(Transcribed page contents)

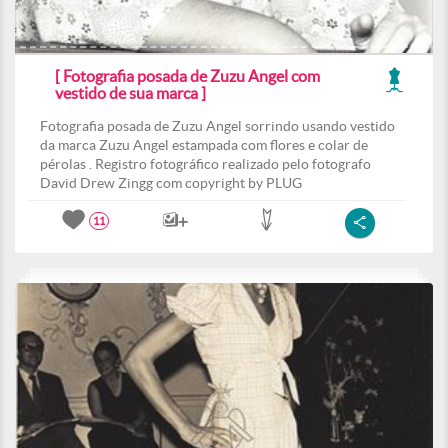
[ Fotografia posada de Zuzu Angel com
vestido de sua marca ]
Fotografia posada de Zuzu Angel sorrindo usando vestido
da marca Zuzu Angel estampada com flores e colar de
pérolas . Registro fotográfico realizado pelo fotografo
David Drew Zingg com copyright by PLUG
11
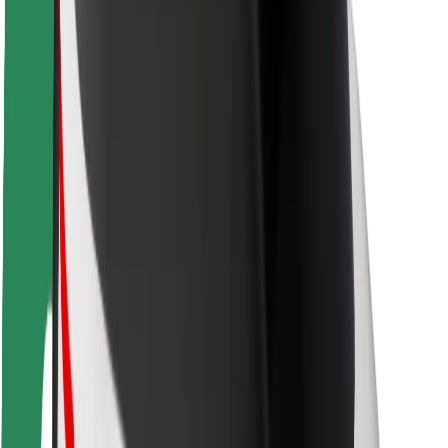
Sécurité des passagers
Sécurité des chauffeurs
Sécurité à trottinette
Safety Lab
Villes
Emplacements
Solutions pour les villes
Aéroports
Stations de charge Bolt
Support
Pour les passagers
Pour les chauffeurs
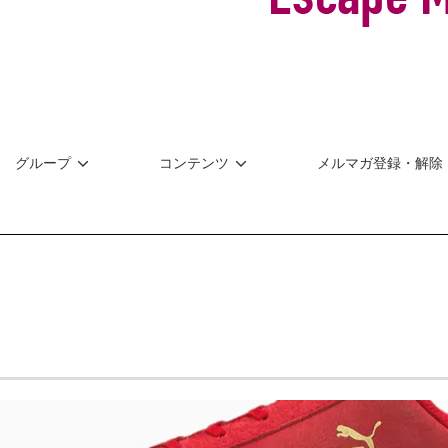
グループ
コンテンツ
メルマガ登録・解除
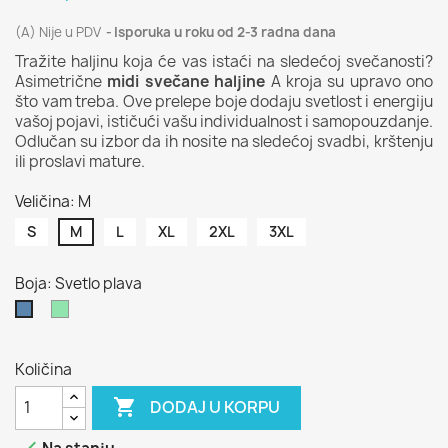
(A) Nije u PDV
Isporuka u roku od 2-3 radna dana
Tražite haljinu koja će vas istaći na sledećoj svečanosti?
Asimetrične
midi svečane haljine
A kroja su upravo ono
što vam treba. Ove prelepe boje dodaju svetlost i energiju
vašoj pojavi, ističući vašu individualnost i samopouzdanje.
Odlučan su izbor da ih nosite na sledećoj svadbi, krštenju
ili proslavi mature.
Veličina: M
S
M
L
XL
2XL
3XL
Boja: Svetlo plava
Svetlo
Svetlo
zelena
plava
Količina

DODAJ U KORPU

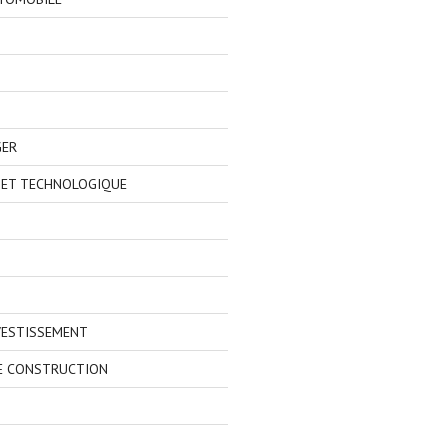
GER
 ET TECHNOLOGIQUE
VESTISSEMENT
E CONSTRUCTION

* * *

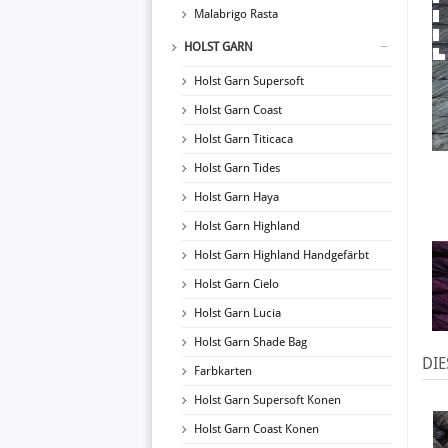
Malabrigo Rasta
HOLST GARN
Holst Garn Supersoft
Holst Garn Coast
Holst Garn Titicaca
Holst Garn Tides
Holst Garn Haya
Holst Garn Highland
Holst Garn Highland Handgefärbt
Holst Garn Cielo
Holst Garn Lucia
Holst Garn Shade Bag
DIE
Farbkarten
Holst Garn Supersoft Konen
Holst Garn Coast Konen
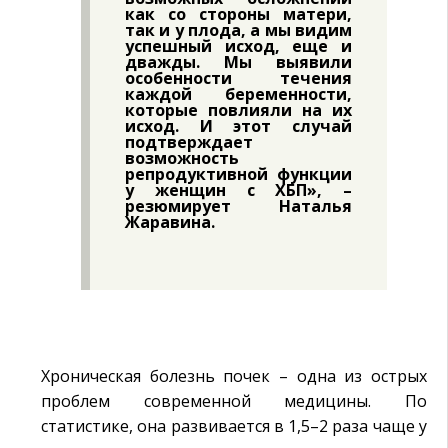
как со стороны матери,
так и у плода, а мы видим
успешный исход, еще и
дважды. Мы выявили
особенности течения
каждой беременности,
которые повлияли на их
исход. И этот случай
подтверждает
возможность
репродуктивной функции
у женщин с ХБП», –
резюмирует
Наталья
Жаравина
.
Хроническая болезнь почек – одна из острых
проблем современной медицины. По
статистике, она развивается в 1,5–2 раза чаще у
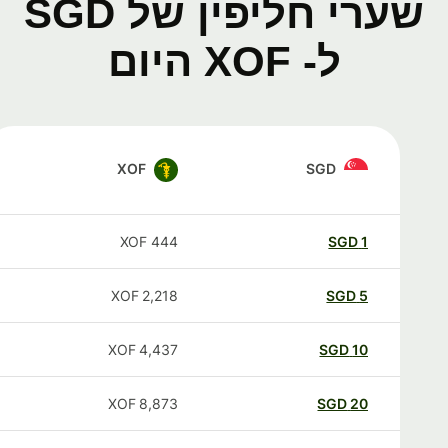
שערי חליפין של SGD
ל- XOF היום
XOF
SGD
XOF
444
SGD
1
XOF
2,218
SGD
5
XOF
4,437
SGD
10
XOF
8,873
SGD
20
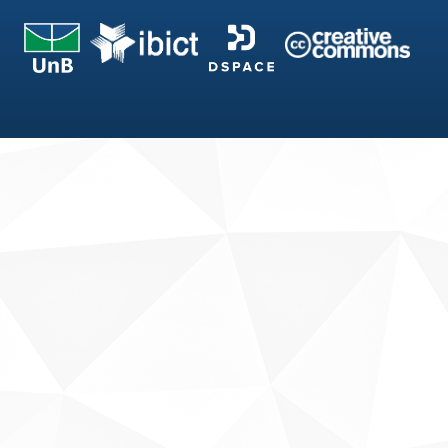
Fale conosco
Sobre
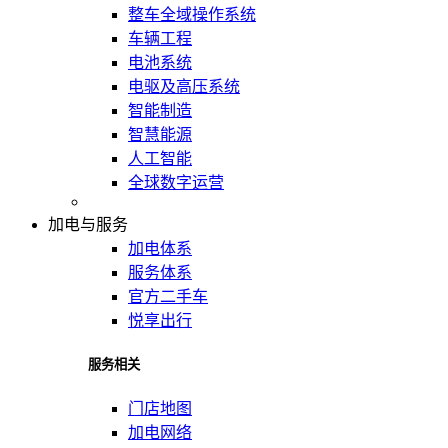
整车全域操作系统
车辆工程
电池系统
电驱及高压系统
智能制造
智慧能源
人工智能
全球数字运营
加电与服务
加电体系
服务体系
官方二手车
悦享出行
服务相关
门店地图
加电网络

==

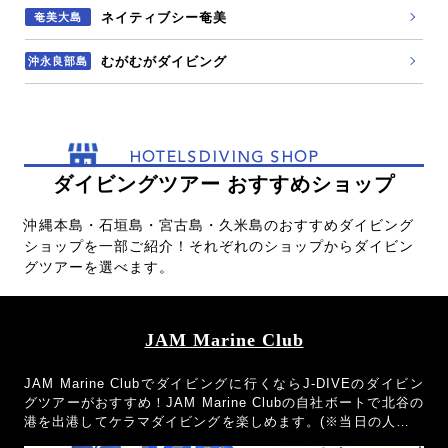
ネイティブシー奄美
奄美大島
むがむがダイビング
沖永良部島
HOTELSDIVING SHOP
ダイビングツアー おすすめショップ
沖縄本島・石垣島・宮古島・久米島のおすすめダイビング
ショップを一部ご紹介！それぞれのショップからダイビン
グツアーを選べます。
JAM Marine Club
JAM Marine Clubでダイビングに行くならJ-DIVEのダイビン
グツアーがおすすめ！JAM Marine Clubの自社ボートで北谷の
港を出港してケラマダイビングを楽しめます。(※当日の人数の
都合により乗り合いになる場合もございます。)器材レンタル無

Problem to work on: From the records above, give again only the part that opens with the line containing "Isporuka u roku od 2-3 radna dana" and closes with the line containing "E CONSTRUCTION". Keep both ends but drop the pictures.

Answer for the task:
Isporuka u roku od 2-3 radna dana
Tražite haljinu koja će vas istaći na sledećoj svečanosti?
Asimetrične
midi svečane haljine
A kroja su upravo ono
što vam treba. Ove prelepe boje dodaju svetlost i energiju
vašoj pojavi, ističući vašu individualnost i samopouzdanje.
Odlučan su izbor da ih nosite na sledećoj svadbi, krštenju
ili proslavi mature.
Veličina: M
S
M
L
XL
2XL
3XL
Boja: Svetlo plava
Svetlo
Svetlo
zelena
plava
Količina

DODAJ U KORPU

GER
 ET TECHNOLOGIQUE
VESTISSEMENT
E CONSTRUCTION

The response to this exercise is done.